A statewide group of landowners says it plans to sue New York in mid-February if the Department of Environmental Conservation doesn’t lay out a “reasonable” timeline to complete its review of hydraulic fracturing.
In a newsletter sent to its members late Thursday, Joint Landowners Coalition of New York President Dan Fitzsimmons said the group will file its long-awaited lawsuit on Feb. 14 in hopes of forcing the DEC to complete its lengthy environmental review of fracking, known as the Supplemental Generic Environmental Impact Statement or SGEIS.
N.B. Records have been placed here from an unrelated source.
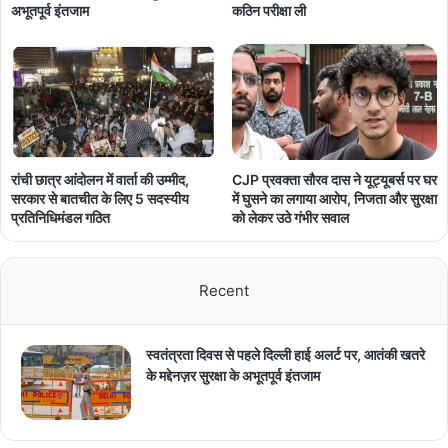
कठिन परीक्षा ली
अभूतपूर्व इंतजाम
रांची छात्र आंदोलन में वार्ता की उम्मीद,
CJP प्रवक्ता सौरव दास ने यूट्यूबर्स पर घर
सरकार से बातचीत के लिए 5 सदस्यीय
में घुसने का लगाया आरोप, निजता और सुरक्षा
प्रतिनिधिमंडल गठित
को लेकर उठे गंभीर सवाल
Recent
स्वतंत्रता दिवस से पहले दिल्ली हाई अलर्ट पर, आतंकी खतरे
के मद्देनज़र सुरक्षा के अभूतपूर्व इंतजाम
The coalition is set to send a letter to the DEC on Friday, demanding a timeline for a decision on high-volume fracking by Feb. 13 and promising a suit if the demand isn’t met. By filing in mid-February, the landowners’ attorneys are hoping to essentially have it linked with a similar but separate legal challenge by the bankruptcy trustee of Norse Energy, the now-defunct subsidiary of a Norwegian oil-and-gas company.
“The JLCNY’s Article 78 Petition to compel the State to complete the SGEIS is almost ready to be filed,” Fitzsimmons wrote. “We plan to commence the action on February 14, 2014 making it returnable before the Court with the Norse Petition on March 7, 2014.”
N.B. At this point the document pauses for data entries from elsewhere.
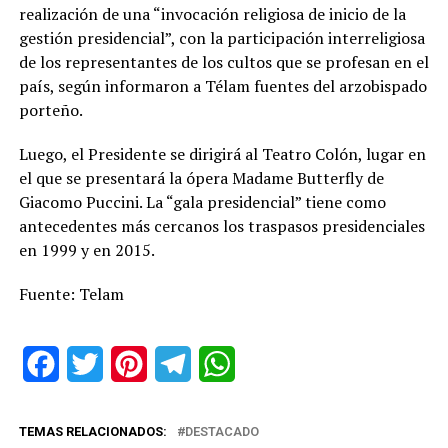
realización de una “invocación religiosa de inicio de la
gestión presidencial”, con la participación interreligiosa
de los representantes de los cultos que se profesan en el
país, según informaron a Télam fuentes del arzobispado
porteño.
Luego, el Presidente se dirigirá al Teatro Colón, lugar en
el que se presentará la ópera Madame Butterfly de
Giacomo Puccini. La “gala presidencial” tiene como
antecedentes más cercanos los traspasos presidenciales
en 1999 y en 2015.
Fuente: Telam
Facebook
Twitter
Pinterest
Telegram
WhatsApp
TEMAS RELACIONADOS:
DESTACADO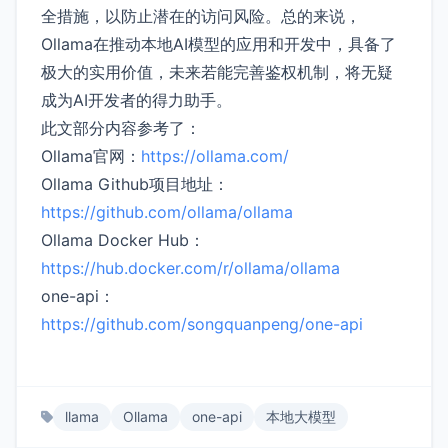
全措施，以防止潜在的访问风险。总的来说，
Ollama在推动本地AI模型的应用和开发中，具备了
极大的实用价值，未来若能完善鉴权机制，将无疑
成为AI开发者的得力助手。
此文部分内容参考了：
Ollama官网：
https://ollama.com/
Ollama Github项目地址：
https://github.com/ollama/ollama
Ollama Docker Hub：
https://hub.docker.com/r/ollama/ollama
one-api：
https://github.com/songquanpeng/one-api
llama
Ollama
one-api
本地大模型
The Binghamton-based landowners group, which has been raising funds for the lawsuit over the past several months, is getting a boost from the Mountain States Legal Foundation, a Colorado-based non-profit that has provided legal support in a number of conservative-leaning lawsuits across the country. In the newsletter, Fitzsimmons said the foundation reached out to the group in November to offer up its legal team.
In a draft of the lawsuit made public last year, the Joint Landowners Coalition laid out its case for a federal “takings” case, which argued the state’s de facto moratorium on large-scale fracking was an unconstitutional seizure of their land rights. But the landowners’ initial suit will be an “Article 78” proceeding, which is a portion of New York law used to challenge an act by a state agency or entity on an expedited basis.
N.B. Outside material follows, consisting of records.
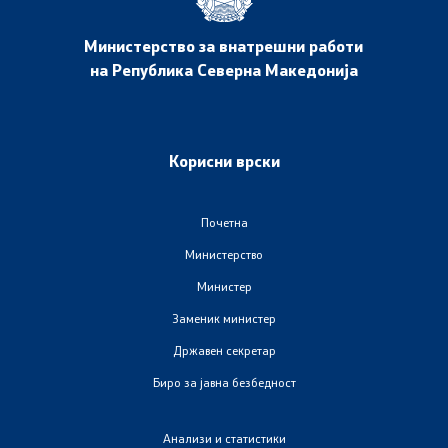
Дневни билтени
Министерство за внатрешни работи
Медија центар
на Република Северна Македонија
Политика за квалитет
Офицер за заштита на лични податоци
Корисни врски
Слободен пристап до информации
Почетна
Раководни лица
Министерство
Министер
Списание
Заменик министер
Државен секретар
Транспарентност
Биро за јавна безбедност
Расходи за услуги
Анализи и статистики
The Norse lawsuit was filed last month and came after its attorney, Albany-based oil-and-gas lawyer Tom West, sent a similar demand letter to the DEC two weeks earlier. The state and Norse’s trustee are due in court in March.
Earlier this week, DEC Commissioner Joseph Martens said his agency is “extremely unlikely” to issue any high-volume fracking permits before April 2015. The state first put the technique on hold in July 2008.